Sybil 2001

Gospel text

Luke 3: 1-6

1 In the year fifteen of the reign of Tiberius Caesar, while Pontius Pilate was governor of Judea, Herod tetrarch of Galilee, his brother Philip tetrarch of the region of Iturea and Trachonitis, Lysanias tetrarch of Abilene, 2 at the time of the high priest Annas and Caiaphas, a word of God was heard in the desert in the person of John, son of Zechariah. 3 And he was walking around the Jordan, preaching a baptism which would involve a new life positioning and a liberation from all his faults. 4 As it is written in the Bible where these words of the prophet Isaiah are found:

A voice cries in the desert: "Prepare the way of the Lord, make the paths that lead to him straight. 5 one will fill any ravine and one will level out any mountain or hill, just as one will make right what is sinuous and smooth the rugged roads. 6 So every human being can see the liberation brought by God. "

The future is already in the present

Gospel commentary - Homily

How to prepare for the surprises of life?

It is typical of our own life that we are facing surprises or events that we have not seen coming. As we speak, there is a search for experienced mountaineers, missing in the mountains of western Canada: their kayak capsized. If we knew what was ahead of us, would not we act differently? I work as a manager, one of whose job is to manage risk. But how can we handle what is unexpected? Who of us knows when and how he will die? We have trouble guessing some elements of our next day. So why does this Sunday's Gospel give us the invitation to "prepare the way of the Lord", when this Lord is also presented as the one who upsets our lives and surprises us?

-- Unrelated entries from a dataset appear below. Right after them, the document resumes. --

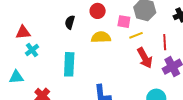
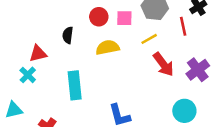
pink square: (124, 22) -> (124, 18), moved
red triangle: (23, 32) -> (38, 54), moved
red line: (165, 42) -> (183, 26), moved

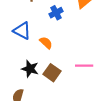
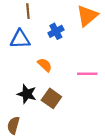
blue triangle: (22, 31) -> (20, 39), moved, turned -30
pink line: (84, 66) -> (87, 74), moved

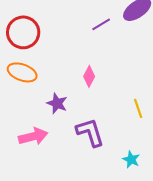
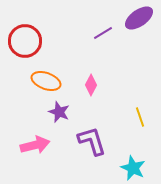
orange ellipse: (22, 72) -> (46, 81), moved
cyan star: (131, 159) -> (133, 168), size x1.4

One can think that since the unexpected is unpredictable, it escapes all preparation. Nothing more wrong. Who has not been facing exams in school? Oh! of course! Surprises are unequal values. But, as a general rule, one can check the degree of preparation. The same rule applies to job interviews. We distinguish between people who are ready and those who are not. The same rule applies to the various challenges that life launches. Why did we refuse it one day, accepted it the other day? In one case we were not ready, in the other case, yes. We can feel deep inside us the development of maturity that makes us more and more apt to leave the fragility of the child to face the vagaries of life.

Unfortunately, this maturing to live the unforeseeable is not an automatic process. An example? There has been much talk in the newspapers about the collapse of a repair viaduct that killed one person in the northern suburbs of Montreal. Of course, having known that the vibrations of the cars and the wind would have moved the concrete beams, we would have intervened. However, the verdict of the investigation was severe: lack of communication between different groups, lack of supervision of a junior engineer. Do you think there was a lack of communication just the day before the accident, or was it the first time that we did not care about good mentorship? We let go a first time, then a second time, and in the end, it became a corporate culture. The attitude that would have been necessary to face the unforeseen no longer existed.

The Gospel tells us that Jesus, at the time of Tiberius Caesar, opened himself to something new, the preaching of John the Baptist. He was ready, the obstacles had already been removed. How did he prepare? Unfortunately, we know almost nothing about his private life. But it seems to me that one could take over what is said to people who are preparing for retirement: something that you did not do before your retirement, you will not do more when you retire. I have no hold on the future, but only on the present. If I'm open today, I'll be open tomorrow. If I love today, I will love tomorrow. And even if I do not know anything about my death, this death will be a mirror of my life.

That is why it is urgent to change as of today our mindset, as Jesus so often repeats. A real story illustrates it. One day, a woman, patient of a psychiatrist, in a moment of madness, swallows a full line of medicine in a gulp to put an end to her situation. But in a last burst of life, she grabs the phone, of pain and misery dials the number of his psychiatrist and, in the absence of response, stammers her name in the voicemail. Everything seems finished, and her mind gets confused more and more. But very soon after, this psychiatrist calls back, and while she managed to pick up the handset, he talks to her constantly to keep her awake while asking for the dispatch of paramedics. She was saved and, to express her gratitude, wrote a letter in the newspaper to tell the whole story. Everything held in the care that took someone to return a call. Do you think this was the first time this psychiatrist had bothered to return a call and cared for a patient? But behind this returned call, there are all these other calls eagerly returned day after day.

I do not know the future and no doubt life has many surprises in store for me. However, in my daily attitude and the decisions that I take today, I can remove the barriers that Isaiah is talking about and thus enlarge my capacity to welcome what will be given to me. Jesus has no other secret to share with us than this one.